The Economic Policy Institute reports the economic well-being of middle-class families has declined between 2000 and 2003 for three reasons: the generally lousy economy, the Bush tax policies and the cost of health care.

Pre-tax incomes for middle-class families of every type (children, young singles, seniors, single mothers) are down, leaving the typical household with $1,535 less income in 2003 than in 2000, a drop of 3.4 percent.

After taking into account changes in both pre-tax incomes and taxes, the finding remains that most middle-class families lost ground between 2000 and 2003. This is true for married couples with children, elderly couples and young singles, although single mothers did gain 1.9 percent because of the greater refundability of child tax credits.

Family spending on higher insurance co-pays, deductibles and premiums escalated, rising three times faster than income for those married with children, absorbing half the growth of their income.

The Tax Justice Network recently reported the world's richest individuals have placed $11.5 trillion in assets in offshore tax havens to avoid paying taxes, a sum 10 times the GDP of Great Britain. The most authoritative study yet done shows that rich people clip $860 billion in coupons a year off this money.

"Governments appear unable, or unwilling, to prevent the rich employing aggressive strategies to minimize their tax liabilities," said the Observer of Britain. We can emphasize the "unwilling" with this administration.

The ratio of CEO pay to average worker pay reached 301-to-one in 2003. The average worker takes home $517 a week, while the average CEO earns $155,796, according to BusinessWeek. In 1982, the ratio was 42-to-one.

Dialogue between President Bush and a citizen during a February meeting in Nebraska, where Bush was trying to sell his scheme to privatize Social Security:

Woman: "That's good, because I work three jobs and I feel like I contribute."

Bush: "You work three jobs?"

Woman: "Three jobs, yes."

Bush: "Uniquely American, isn't it? I mean, that is fantastic that you're doing that. (Applause.) Get any sleep? (Laughter.)"

One out of every two jobs created in the United States over the past 12 months was taken by a worker over 55. Economist Dean Baker says the flood of older workers is caused by the falling value of retirees' 401(k)s and the cost of health care.

The number of long-term unemployed who are college graduates has nearly tripled since 2000. Nearly one in five of the long-term jobless are college graduates, according to the Los Angeles Times.

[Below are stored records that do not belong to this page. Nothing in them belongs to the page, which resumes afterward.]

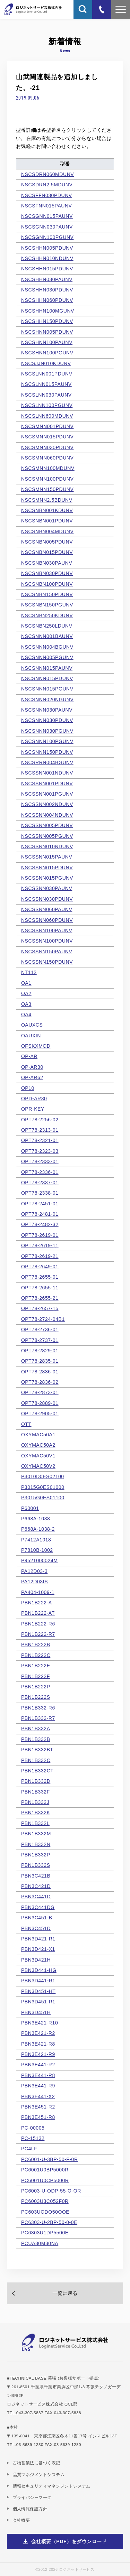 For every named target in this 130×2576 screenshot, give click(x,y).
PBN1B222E (35, 1665)
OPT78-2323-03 (40, 1151)
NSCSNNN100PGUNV (47, 741)
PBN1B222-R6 (38, 1624)
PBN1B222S (35, 1697)
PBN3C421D (36, 1886)
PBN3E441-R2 (38, 2064)
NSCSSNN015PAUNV (46, 857)
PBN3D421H (36, 1960)
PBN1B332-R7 (38, 1718)
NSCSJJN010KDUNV (46, 363)
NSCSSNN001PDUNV (47, 783)
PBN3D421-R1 (38, 1939)
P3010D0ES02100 (42, 1476)
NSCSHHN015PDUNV (47, 268)
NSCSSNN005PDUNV (47, 825)
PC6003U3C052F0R (45, 2201)
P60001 (30, 1508)
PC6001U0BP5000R (45, 2169)
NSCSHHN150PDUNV (47, 321)
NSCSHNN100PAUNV (46, 342)
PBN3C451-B (36, 1917)
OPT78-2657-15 (40, 1308)
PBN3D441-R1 (38, 1980)
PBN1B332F (35, 1792)
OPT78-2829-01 (40, 1350)
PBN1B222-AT (38, 1613)
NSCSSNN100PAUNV (46, 930)
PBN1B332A (35, 1728)
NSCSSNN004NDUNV (47, 815)
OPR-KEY (32, 1109)
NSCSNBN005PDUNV (47, 542)
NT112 (29, 972)
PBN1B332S (35, 1865)
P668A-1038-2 (38, 1529)
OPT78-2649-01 (40, 1266)
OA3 (26, 1004)
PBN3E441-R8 (38, 2075)
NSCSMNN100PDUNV (47, 479)
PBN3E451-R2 (38, 2107)
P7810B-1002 (37, 1550)
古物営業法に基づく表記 (36, 2463)
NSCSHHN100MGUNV (47, 311)
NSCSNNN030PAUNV (46, 710)
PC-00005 (33, 2128)
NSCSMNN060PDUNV (47, 458)
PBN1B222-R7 (38, 1634)
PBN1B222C (35, 1655)
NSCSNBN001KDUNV (47, 510)
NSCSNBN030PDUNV (47, 573)
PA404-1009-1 (37, 1592)
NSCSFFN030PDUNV (46, 195)
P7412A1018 (36, 1539)
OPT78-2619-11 (40, 1245)
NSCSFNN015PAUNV (46, 206)
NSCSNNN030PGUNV (47, 731)
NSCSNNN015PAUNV (46, 668)
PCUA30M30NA (39, 2243)
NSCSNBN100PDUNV (47, 584)
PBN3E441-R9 (38, 2085)
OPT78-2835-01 (40, 1361)
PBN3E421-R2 (38, 2033)
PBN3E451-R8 (38, 2117)
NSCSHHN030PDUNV (47, 290)
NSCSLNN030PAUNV (46, 395)
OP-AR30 (32, 1067)
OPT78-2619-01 (40, 1235)
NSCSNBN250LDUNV (46, 626)
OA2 (26, 993)
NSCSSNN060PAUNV (46, 909)
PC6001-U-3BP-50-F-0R (49, 2159)
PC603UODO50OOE (45, 2212)
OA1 (26, 983)
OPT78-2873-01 (40, 1392)
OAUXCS (32, 1025)
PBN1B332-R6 (38, 1708)
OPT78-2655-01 (40, 1277)
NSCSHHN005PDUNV (47, 248)
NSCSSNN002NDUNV (47, 804)
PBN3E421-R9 (38, 2054)
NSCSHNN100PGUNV (47, 352)
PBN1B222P (35, 1686)
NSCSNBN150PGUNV (47, 605)
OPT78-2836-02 (40, 1382)
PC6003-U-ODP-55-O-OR (51, 2191)
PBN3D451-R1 (38, 2001)
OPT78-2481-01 (40, 1214)
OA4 (26, 1014)
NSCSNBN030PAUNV (46, 563)
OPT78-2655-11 (40, 1287)
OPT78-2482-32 (40, 1224)
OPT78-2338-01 (40, 1193)
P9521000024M (39, 1560)
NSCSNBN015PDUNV (47, 552)
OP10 (27, 1088)
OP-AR (29, 1056)
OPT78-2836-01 (40, 1371)
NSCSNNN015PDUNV (47, 678)
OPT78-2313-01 (40, 1130)
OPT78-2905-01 (40, 1413)
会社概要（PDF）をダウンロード (69, 2541)
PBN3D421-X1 (38, 1949)
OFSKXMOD (36, 1046)
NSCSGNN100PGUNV (47, 237)
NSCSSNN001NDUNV (47, 773)
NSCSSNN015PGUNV (47, 878)
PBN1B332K (35, 1812)
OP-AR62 (32, 1077)
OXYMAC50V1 (38, 1455)
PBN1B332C (35, 1760)
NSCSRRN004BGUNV (47, 762)
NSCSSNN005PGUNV (47, 836)
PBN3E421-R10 (39, 2023)
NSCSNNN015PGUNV (47, 689)
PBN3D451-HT (38, 1991)
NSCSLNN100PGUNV (46, 405)
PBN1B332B (35, 1739)
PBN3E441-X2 (38, 2096)
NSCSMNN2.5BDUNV (46, 500)
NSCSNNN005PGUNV (47, 657)
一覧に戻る (65, 2293)
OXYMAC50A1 (38, 1434)
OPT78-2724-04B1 (43, 1319)
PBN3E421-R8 (38, 2044)
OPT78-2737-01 (40, 1340)
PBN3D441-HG (39, 1970)
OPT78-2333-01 (40, 1161)
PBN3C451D (36, 1928)
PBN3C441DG (38, 1907)
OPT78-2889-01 (40, 1403)
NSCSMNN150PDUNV (47, 489)
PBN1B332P (35, 1854)
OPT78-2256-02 (40, 1119)
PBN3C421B (35, 1876)
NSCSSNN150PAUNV (46, 951)
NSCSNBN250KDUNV (47, 615)
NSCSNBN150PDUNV (47, 594)
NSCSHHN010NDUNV (47, 258)
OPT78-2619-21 (40, 1256)
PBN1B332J (35, 1802)
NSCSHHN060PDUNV (47, 300)
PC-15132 (33, 2138)
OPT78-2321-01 (40, 1140)
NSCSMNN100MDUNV (48, 468)
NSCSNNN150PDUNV (47, 752)
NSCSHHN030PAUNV (46, 279)
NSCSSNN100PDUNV (47, 941)
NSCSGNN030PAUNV (47, 227)
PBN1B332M (36, 1833)
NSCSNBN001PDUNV (47, 520)
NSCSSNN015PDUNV (47, 867)
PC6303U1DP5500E (45, 2232)
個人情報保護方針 (30, 2508)
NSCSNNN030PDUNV (47, 720)
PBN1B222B (35, 1644)
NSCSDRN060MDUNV (47, 174)
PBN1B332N (35, 1844)
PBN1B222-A (36, 1602)
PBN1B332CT (37, 1770)
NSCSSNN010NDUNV (47, 846)
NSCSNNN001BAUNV (47, 636)
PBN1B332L (35, 1823)
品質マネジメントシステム (39, 2474)
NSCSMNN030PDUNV (47, 447)
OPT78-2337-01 (40, 1182)
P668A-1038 (35, 1518)
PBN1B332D (35, 1781)
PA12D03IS (34, 1581)
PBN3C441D (36, 1896)
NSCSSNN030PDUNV (47, 899)
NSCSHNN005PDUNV (47, 332)
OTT (26, 1424)
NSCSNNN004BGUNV (47, 647)
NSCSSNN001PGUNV (47, 794)
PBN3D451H (36, 2012)
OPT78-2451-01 (40, 1203)
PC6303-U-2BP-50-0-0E (49, 2222)
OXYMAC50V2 (38, 1466)
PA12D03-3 (34, 1571)
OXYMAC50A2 (38, 1445)
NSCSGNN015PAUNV (47, 216)
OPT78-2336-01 (40, 1172)
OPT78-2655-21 (40, 1298)
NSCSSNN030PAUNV (46, 888)
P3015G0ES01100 (42, 1497)
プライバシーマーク (32, 2497)
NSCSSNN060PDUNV (47, 920)
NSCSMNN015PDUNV (47, 436)
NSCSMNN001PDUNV (47, 426)
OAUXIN (31, 1035)
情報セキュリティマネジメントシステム (51, 2486)
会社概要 (21, 2520)
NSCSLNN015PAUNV (46, 384)
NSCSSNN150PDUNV (47, 962)
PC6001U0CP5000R (45, 2180)
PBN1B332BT (37, 1749)
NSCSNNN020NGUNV (47, 699)
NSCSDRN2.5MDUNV (46, 184)
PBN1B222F (35, 1676)
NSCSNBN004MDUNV (47, 531)
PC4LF (29, 2148)
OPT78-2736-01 (40, 1329)
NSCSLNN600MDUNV (47, 416)
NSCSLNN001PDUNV (46, 374)
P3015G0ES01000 (42, 1487)
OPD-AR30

The Center on Budget and Policy Priorities has a brand-new study out showing the uneven division of the fruits of the supposed economic recovery:

"The data show that the share of real income growth that has gone to wages and salaries has been smaller than during any other comparable post-World War II recovery period, while the share of real income growth that has gone to corporate profits has been larger than during all other comparable post-World War II recoveries."

In previous recoveries, workers got an average of 49 percent of the national income gains, while corporate profits got 18 percent. This time, the workers are getting 23 percent and the corporations are getting 44 percent -- about one half as much as the share that has gone to corporate profits.

None of that apply to you? Good. Go listen to Tom DeLay give another lecture on moral values.